A lot of women are just tired of every compliment being about their appearance. A good rule of thumb, especially if you don't know the person well, is to compliment something that they chose, like an outfit or a favorite movie.

(Some won't mind either way, but I find it's better to err on the side of being polite and respectful when interacting with strangers.)
Yeah its working to some degree. I usually use cold reading and they reply about 80-90%, most women are lame and later text going nowhere if shes not into u.
No listen here you 🤏🤏 racisr

It Depends where and how. If on a dating app someone said you have a nice body it's expected, and many users base likes on looks. It's an easy way to break the ice. If just out and about and a stranger calls out "nice tits" it's rude and it's not ok. Women don't want to walk around thinking that strangers are assessing their bodies. My sister has Ibeen on dates when men have said she has nice eyes. That's a nice comment from a potential partner. shes also been waiting for a train when a man approached me with the line "sorry I couldn't help myself, I had to tell you I like your eyes" That's creepy, because it made her feel like he'd been watching me unknown to me for some time before approaching. He wasn't sorry and could easily have stopped himself. She felt uncomfortable and scared the whole time until train arrived. Mainly because she had luggage with her, and was worried for bags, she would have been more scared alone in case this man carried on harassing her and she couldn't get away

Basically, just don't comment on appearance unless you know for certain the other person will be appreciative
sorry dude noone like indians guys
 
something more specific like about her hair or something like that would come off less objectifying . every woman has dealt with men just interested in their body and not who she is. if a guy started talking to through a dating app says you’re attractive or sexy, they will probably think hed just wanna fuck & end it.

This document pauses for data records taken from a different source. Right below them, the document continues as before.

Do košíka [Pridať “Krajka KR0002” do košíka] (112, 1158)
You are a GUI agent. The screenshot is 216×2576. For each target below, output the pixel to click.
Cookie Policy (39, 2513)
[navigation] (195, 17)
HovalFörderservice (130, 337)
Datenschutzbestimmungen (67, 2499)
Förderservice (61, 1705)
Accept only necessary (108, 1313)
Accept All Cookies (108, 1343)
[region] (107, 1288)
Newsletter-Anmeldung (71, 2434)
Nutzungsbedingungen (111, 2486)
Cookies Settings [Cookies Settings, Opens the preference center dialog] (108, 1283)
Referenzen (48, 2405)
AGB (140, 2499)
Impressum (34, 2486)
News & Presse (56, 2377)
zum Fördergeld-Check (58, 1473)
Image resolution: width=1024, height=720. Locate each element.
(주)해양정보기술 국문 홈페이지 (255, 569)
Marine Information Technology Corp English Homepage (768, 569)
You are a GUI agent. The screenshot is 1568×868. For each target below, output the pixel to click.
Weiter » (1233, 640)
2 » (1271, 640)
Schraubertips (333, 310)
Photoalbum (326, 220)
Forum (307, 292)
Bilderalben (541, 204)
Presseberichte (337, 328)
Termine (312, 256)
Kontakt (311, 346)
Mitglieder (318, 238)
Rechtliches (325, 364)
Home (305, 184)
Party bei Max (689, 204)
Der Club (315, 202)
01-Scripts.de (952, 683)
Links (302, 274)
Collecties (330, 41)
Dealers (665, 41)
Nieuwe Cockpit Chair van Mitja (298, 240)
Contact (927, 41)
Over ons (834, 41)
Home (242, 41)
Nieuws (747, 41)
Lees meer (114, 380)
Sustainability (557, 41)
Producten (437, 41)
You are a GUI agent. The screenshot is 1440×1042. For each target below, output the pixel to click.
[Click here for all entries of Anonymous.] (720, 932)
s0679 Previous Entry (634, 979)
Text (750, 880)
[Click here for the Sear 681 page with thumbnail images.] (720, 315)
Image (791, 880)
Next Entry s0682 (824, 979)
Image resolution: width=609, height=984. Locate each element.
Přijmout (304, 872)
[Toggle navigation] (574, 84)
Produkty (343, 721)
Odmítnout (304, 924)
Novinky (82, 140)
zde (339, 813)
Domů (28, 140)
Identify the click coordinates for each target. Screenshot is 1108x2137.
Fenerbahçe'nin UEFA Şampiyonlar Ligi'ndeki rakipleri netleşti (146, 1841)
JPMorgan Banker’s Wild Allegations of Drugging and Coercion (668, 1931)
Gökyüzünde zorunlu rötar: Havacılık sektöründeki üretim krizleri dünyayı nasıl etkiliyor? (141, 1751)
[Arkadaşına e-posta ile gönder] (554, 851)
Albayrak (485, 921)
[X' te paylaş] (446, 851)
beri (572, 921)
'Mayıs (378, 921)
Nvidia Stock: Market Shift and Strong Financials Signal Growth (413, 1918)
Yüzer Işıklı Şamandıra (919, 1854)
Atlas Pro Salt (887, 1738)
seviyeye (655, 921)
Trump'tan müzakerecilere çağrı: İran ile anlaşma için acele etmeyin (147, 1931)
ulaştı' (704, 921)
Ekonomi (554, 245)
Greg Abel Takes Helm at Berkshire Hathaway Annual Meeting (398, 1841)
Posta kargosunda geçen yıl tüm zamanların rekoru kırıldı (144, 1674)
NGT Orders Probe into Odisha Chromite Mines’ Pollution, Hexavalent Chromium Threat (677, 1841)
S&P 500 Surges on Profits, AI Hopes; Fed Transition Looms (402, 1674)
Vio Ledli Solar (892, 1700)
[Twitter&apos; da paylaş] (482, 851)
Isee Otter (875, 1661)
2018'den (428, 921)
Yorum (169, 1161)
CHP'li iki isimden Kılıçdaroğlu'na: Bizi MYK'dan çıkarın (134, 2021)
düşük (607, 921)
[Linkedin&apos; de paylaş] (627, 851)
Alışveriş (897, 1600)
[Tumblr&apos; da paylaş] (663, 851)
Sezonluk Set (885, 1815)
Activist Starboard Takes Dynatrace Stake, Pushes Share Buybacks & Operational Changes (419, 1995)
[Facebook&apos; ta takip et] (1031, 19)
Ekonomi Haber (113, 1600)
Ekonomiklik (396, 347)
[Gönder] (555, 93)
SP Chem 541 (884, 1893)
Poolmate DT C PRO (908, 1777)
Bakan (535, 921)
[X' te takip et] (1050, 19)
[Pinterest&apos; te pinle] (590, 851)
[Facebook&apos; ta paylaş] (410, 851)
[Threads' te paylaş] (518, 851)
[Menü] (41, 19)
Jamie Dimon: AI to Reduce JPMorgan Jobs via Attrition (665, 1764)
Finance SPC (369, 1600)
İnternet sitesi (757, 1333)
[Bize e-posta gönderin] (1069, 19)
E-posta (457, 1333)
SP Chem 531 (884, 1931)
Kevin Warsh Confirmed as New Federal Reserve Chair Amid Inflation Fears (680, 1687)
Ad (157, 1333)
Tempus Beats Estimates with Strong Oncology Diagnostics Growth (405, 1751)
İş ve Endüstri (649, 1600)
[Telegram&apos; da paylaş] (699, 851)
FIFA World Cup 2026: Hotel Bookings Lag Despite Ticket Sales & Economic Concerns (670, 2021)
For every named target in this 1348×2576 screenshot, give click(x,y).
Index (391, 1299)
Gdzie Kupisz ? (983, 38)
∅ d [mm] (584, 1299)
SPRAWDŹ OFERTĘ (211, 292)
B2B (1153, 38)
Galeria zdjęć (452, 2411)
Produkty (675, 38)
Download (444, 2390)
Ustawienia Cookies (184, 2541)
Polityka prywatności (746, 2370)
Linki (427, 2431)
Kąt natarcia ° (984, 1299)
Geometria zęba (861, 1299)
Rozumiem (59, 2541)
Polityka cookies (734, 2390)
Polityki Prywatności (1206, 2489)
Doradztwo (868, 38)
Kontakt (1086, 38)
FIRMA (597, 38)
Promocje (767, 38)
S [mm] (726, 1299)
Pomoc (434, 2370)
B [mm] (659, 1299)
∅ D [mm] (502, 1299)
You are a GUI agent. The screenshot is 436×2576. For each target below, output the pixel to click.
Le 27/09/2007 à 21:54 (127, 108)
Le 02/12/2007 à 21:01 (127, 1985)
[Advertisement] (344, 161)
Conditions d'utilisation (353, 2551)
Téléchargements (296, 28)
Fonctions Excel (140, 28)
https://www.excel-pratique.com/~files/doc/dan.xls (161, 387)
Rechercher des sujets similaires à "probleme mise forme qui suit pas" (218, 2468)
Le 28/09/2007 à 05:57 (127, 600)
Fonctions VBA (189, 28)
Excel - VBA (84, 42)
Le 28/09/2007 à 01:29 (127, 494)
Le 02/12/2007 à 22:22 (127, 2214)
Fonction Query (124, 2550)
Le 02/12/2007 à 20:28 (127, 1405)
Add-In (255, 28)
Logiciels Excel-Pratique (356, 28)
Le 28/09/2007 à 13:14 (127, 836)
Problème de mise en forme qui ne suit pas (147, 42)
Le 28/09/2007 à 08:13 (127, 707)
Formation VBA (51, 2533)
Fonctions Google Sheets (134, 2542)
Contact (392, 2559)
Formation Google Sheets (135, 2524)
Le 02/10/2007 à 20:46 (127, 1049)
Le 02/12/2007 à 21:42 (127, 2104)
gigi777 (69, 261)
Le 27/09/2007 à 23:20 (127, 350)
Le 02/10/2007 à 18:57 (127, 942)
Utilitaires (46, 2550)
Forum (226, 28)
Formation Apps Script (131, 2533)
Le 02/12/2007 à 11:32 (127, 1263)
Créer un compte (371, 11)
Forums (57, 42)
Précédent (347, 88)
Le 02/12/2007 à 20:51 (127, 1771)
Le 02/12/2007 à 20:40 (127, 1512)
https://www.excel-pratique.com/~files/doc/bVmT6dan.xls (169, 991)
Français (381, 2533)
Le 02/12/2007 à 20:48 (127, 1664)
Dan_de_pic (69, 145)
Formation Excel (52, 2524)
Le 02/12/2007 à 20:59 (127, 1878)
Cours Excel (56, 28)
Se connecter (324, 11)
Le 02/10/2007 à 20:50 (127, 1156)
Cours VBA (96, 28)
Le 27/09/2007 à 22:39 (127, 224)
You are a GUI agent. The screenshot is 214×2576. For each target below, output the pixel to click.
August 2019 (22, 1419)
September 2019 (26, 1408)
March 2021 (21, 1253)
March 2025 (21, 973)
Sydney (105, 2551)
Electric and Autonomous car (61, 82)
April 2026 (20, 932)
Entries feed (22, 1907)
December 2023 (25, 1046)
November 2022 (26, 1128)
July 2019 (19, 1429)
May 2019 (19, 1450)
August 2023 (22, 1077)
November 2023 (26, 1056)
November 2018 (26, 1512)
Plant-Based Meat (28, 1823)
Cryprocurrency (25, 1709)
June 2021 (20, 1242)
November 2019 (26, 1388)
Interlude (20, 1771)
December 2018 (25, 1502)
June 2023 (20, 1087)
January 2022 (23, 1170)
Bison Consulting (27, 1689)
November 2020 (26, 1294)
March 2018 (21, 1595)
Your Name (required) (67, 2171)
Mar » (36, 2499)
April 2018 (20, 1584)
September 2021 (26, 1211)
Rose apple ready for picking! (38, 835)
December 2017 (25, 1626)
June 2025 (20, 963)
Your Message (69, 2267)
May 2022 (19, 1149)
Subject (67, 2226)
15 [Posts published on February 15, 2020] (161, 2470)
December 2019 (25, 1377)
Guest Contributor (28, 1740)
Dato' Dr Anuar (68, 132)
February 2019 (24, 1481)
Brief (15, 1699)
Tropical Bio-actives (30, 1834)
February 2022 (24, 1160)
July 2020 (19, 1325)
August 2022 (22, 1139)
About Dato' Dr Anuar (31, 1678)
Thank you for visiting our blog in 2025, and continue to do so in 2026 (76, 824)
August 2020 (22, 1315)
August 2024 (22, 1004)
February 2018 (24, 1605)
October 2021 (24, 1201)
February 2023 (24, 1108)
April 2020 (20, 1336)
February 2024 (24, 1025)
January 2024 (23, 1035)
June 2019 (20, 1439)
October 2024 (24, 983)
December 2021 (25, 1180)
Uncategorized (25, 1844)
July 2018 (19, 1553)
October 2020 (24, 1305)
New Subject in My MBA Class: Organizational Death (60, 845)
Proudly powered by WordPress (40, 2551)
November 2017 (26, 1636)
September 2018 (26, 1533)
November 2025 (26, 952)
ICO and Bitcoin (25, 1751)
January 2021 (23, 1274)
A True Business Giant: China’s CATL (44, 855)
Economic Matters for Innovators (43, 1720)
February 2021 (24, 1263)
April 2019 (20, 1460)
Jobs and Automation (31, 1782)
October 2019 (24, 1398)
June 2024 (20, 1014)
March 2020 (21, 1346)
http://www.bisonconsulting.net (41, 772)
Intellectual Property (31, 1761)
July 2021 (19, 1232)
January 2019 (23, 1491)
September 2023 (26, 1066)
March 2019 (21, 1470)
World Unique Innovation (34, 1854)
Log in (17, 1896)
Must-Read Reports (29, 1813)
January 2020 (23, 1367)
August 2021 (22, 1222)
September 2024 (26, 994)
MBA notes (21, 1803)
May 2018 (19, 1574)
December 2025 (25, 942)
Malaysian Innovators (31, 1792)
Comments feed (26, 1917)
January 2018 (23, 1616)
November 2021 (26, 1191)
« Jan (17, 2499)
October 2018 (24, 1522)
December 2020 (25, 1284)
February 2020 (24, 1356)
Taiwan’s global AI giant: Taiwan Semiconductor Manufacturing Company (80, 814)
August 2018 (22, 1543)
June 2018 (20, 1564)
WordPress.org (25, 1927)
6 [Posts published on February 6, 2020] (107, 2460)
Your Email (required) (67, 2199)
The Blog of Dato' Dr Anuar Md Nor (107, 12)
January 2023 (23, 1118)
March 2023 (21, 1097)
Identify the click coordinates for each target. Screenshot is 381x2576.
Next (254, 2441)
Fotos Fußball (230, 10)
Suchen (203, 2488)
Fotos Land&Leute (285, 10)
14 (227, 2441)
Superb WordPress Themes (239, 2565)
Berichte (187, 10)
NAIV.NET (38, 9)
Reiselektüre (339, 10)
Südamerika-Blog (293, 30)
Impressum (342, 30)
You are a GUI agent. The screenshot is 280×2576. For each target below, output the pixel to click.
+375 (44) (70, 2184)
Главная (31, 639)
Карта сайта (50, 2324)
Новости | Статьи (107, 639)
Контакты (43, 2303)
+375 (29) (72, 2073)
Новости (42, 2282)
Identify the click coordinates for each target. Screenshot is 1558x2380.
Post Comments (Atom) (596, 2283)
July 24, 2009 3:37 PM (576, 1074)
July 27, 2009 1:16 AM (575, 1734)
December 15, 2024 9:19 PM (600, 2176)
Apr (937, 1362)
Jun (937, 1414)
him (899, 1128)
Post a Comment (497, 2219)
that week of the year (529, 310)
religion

After talking for a bit and getting to know her you could start complimenting a bit more. but things like "sexy" are probably gunna lead her to believe u just wanna sleep with her. Calling her pretty, cute, complimenting her style or even her eyes or stuff like that would come off more sincere. even her personality or sense of humor! then when it gets a bit more like serious i guess (?) and u think its leading that way, u could try complimenting her body, in a way thats NOT creepy. saying that off the bat would make them uncomfortable and uninterested.
Nice tit's works if she thinks you're hot
 
A lot of mental gymnastics going on in this thread

They like compliments when they come from a good looking guy. If you're not good looking, then don't compliment.